Because some commodities brokerage firms can settle disputes before they are presented to the NAF, and so their complaint record could look "clean," you should perform due diligence with those you know who may be trading options or futures with the company, or go to industry organizations like the National Introducing Brokers Association to aid you in your search.
As far as commissions charged by a commodity futures broker, that's probably the least factor to consider when trading commodity options or futures. It may be more profitable if you're starting out in trading commodities to use a more experienced, and probably more expensive commissioned commodities brokerage firm.
When you learn the ropes and take care of doing your own homework, you could then trade with discount commodity futures firms which can save you a significant amount of money if you make a lot of options or futures trades.
One thing to be aware of in connection to commissions is in how the commodities brokerage or commodities futures broker handles the way they encourage you to invest or trade commodity options or futures.
There's a practice called churning, where the commodity broker continue to invest your money in options in order to earn commissions, and do little if anything to make you money. If you're charged above $90 for a round-turn, or even above $100, be very cautious of using the firm and trusting your money with them.

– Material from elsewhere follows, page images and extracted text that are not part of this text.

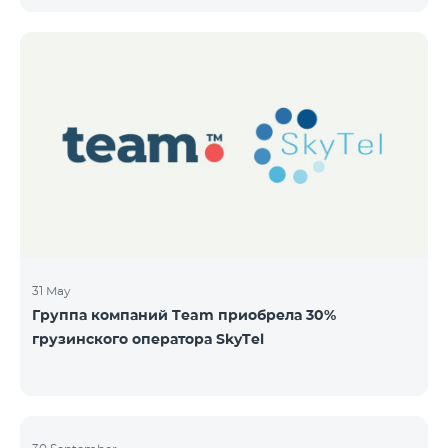
бездокументарных акций на следующих условиях:
ЭМИТЕНТ ОАО “ТЕЛЕКОМ АРМЕНИЯ” ТИП
Обыкновенные акции Класса “А” КОЛИЧЕСТВО
40,000,000 ЦЕНА ЗА АКЦИЮ 206 драмов ОБЩАЯ
СУММА 8,240,000,000 драмов МИНИМАЛЬНЫЙ
ОБЬЕМ ПОКУПКИ 200 МИНИМАЛЬНАЯ СУММА
ПОКУПКИ 41,200 драмов ОРГАНИЗАТОР
31 May
Группа компаний Team приобрела 30%
грузинского оператора SkyTel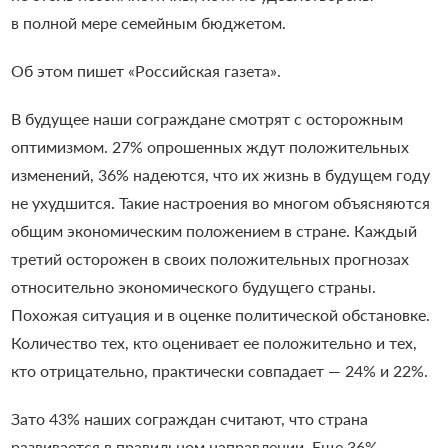
в полной мере семейным бюджетом.
Об этом пишет «Российская газета».
В будущее наши сограждане смотрят с осторожным
оптимизмом. 27% опрошенных ждут положительных
изменений, 36% надеются, что их жизнь в будущем году
не ухудшится. Такие настроения во многом объясняются
общим экономическим положением в стране. Каждый
третий осторожен в своих положительных прогнозах
относительно экономического будущего страны.
Похожая ситуация и в оценке политической обстановке.
Количество тех, кто оценивает ее положительно и тех,
кто отрицательно, практически совпадает — 24% и 22%.
Зато 43% наших сограждан считают, что страна
развивается в правильном направлении. Еще 36%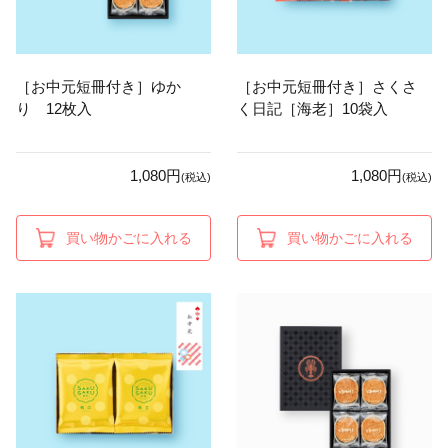
［お中元短冊付き］ゆか
［お中元短冊付き］さくさ
り 12枚入
く日記［海老］10袋入
1,080円
1,080円
(税込)
(税込)
買い物かごに入れる
買い物かごに入れる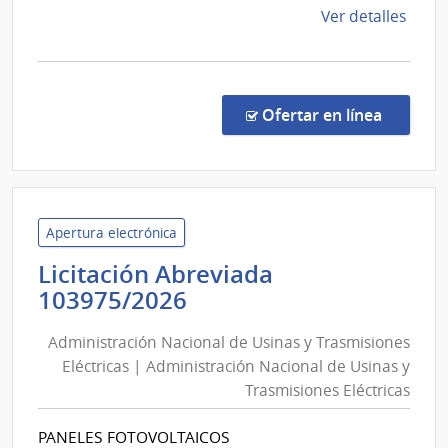
de
Ver detalles
la
comp
Comp
Direc
en la c
Ofertar en línea
2632
|
Admin
Naci
de
Apertura electrónica
Educ
Licitación Abreviada
Públi
Administración
103975/2026
|
Nacional
Cons
Administración Nacional de Usinas y Trasmisiones
de
Direc
Eléctricas | Administración Nacional de Usinas y
Usinas
Centr
Trasmisiones Eléctricas
y
Trasmisiones
PANELES FOTOVOLTAICOS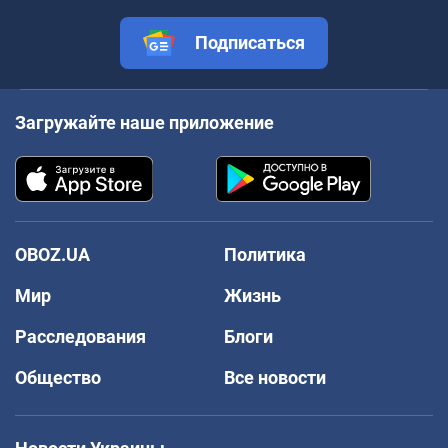
Подписаться
Загружайте наше приложение
OBOZ.UA
Политика
Мир
Жизнь
Расследования
Блоги
Общество
Все новости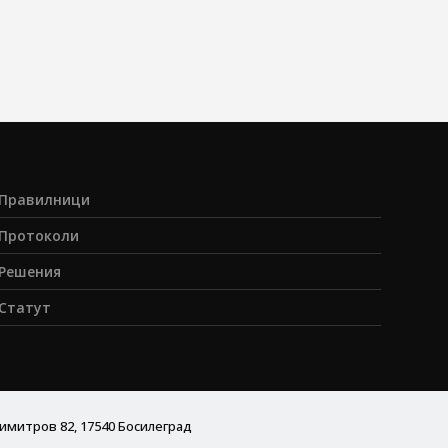
Правилници
Протоколи
Решения
Статут
имитров 82, 17540 Босилеград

In most commodity investment firms you can get by with $85 a round turn or less, so go with them, as they're as reputable as any.
Another thing to look for with these types of companies is their fixation on commodity options, which require your money upfront and not on the backend. This is why these types of firms push you toward options, as they generate more money for them because of the upfront costs, so they don't have to wait for the backend.
You also get no possibility of margin calls or deficits because of the utilization of options. This doesn't mean investing in options is wrong or unethical, just that unethical companies push many people disportionately into the sector, and not much more than separating them from their money happens, as they continue to "churn" or turn over their money, gaining a commission each time the practice is enacted.
Although these types of commodity futures brokerages could be anywhere in the USA, the majority are on the east coast of southern Florida or in the Los Angeles region.
After selecting a commodity brokerage options and futures company, then comes the important part of making a decision on who your individual broker will be.
The two most important aspects here are experience and knowledge of commodities markets, and absolute honesty and integrity.
Because you should be looking at a long term relationship with a commodities futures broker, you should also fell like that individual is able to communicate well with you, so personality could be a secondary element of importance. The reason that's so important with a futures broker is even if you're doing farely well with you investments, you could start to have doubts if open communication isn't one of the strengths of the broker.
From there, make sure you communicate your goals and purpose for investing in futures or options, as they could even change from trade to trade, depending on why you're entering the commodities market.
Finally, in choosing a broker make sure they're knowledgeable about whatever commodities options or futures sector you want to invest in. You don't want him to be good in grains but not know about precious metals. You want him to be good in both if that's part of your commodity investing strategy.
So choose you commodity futures trading firm well, and zero in on the commodity futures broker even more once that is completely. Commodities are going to outperform other investment sectors in the years ahead, and those with a long term strategy and who do their homework will be much more successful than those that don't.